I was used to WaitAndRetryForeverAsync
in the past which was wrong because I believe the Retry pattern is supposed to handle only transient faults, such as rate limiting, 429 status code, etc. At the moment that the API I was subscribing to went offline for service maintenance which took about 25 minutes, WaitAndRetryForeverAsync
was retrying forever in a constant interval (not exponential which doesn't really matter in this case) which in fact triggered some firewall rules on the API side and my IP was blocked for a while.
I'm trying to do what Nick Chapsas says in his Circuit Breaker video, i.e. if it fails to retry 5 times -> we make the assumption that the service is in maintenance. So enable the retries after 30 minutes and so on and so forth until it reconnects, even if it takes hours to do (depending on how long the service maintenance is).
The question is how do I achieve that circuit breaker policy after WaitAndRetry
's failure?
/// <summary>
/// This class provides Transient Fault Handling extension methods.
/// </summary>
internal static class Retry
{
public static void Do(Action action, TimeSpan retryInterval, int retryCount = 3)
{
_ = Do<object?>(() =>
{
action();
return null;
}, retryInterval, retryCount);
}
public static async Task DoAsync(Func<Task> action, TimeSpan retryInterval, int retryCount = 3)
{
_ = await DoAsync<object?>(async () =>
{
await action();
return null;
}, retryInterval, retryCount);
}
public static T Do<T>(Func<T> action, TimeSpan retryWait, int retryCount = 3)
{
var policyResult = Policy
.Handle<Exception>()
.WaitAndRetry(retryCount, retryAttempt => retryWait)

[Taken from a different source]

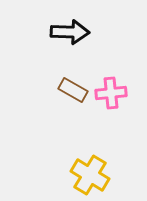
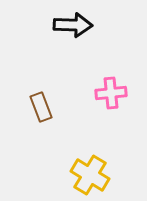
black arrow: moved 3 px right, 7 px up
brown rectangle: moved 32 px left, 17 px down; rotated 40 degrees clockwise
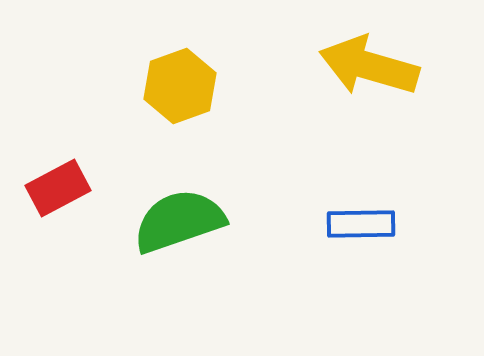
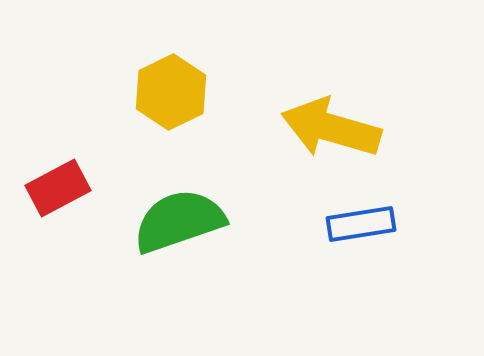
yellow arrow: moved 38 px left, 62 px down
yellow hexagon: moved 9 px left, 6 px down; rotated 6 degrees counterclockwise
blue rectangle: rotated 8 degrees counterclockwise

.ExecuteAndCapture(action);
if (policyResult.Outcome == OutcomeType.Failure)
{
throw policyResult.FinalException;
}
return policyResult.Result;
}
public static async Task<T> DoAsync<T>(Func<Task<T>> action, TimeSpan retryWait, int retryCount = 3)
{
var policyResult = await Policy
.Handle<Exception>()
.WaitAndRetryAsync(retryCount, retryAttempt => retryWait)
.ExecuteAndCaptureAsync(action);
if (policyResult.Outcome == OutcomeType.Failure)
{
throw policyResult.FinalException;
}
return policyResult.Result;
}
}
CodePudding user response:
Simplest solution
If you want to have the following delay sequences:
- 15sec, 15sec, 15sec, 15sec, 15sec, 30min
- 15sec, 15sec, 15sec, 15sec, 15sec, 30min
- etc.
Then you can achieve this by introducing by the following helper method:
static IEnumerable<TimeSpan> GetSleepDuration()
{
while(true)
{
for (int i = 0; i < 5; i )
{
yield return TimeSpan.FromSeconds(15);
}
yield return TimeSpan.FromMinutes(30);
}
}
The usage is pretty simple:
var sleepDurationProvider = GetSleepDuration().GetEnumerator();
var retry = Policy
...
.WaitAndRetryForever(_ =>
{
sleepDurationProvider.MoveNext();
return sleepDurationProvider.Current;
});
Under this SO question I have showed a somewhat similar solution.
Sophisticated solution
By default the policies are unaware of each other, even if they are chained together via PolicyWrap
. One way to exchange information between policies is the usage of Polly's Context.
First let's define the Circuit Breaker
const string SleepDurationKey = "Broken";
IAsyncPolicy<HttpResponseMessage> GetCircuitBreakerPolicy()
{
return Policy<HttpResponseMessage>
.HandleResult(res => res.StatusCode == HttpStatusCode.TooManyRequests)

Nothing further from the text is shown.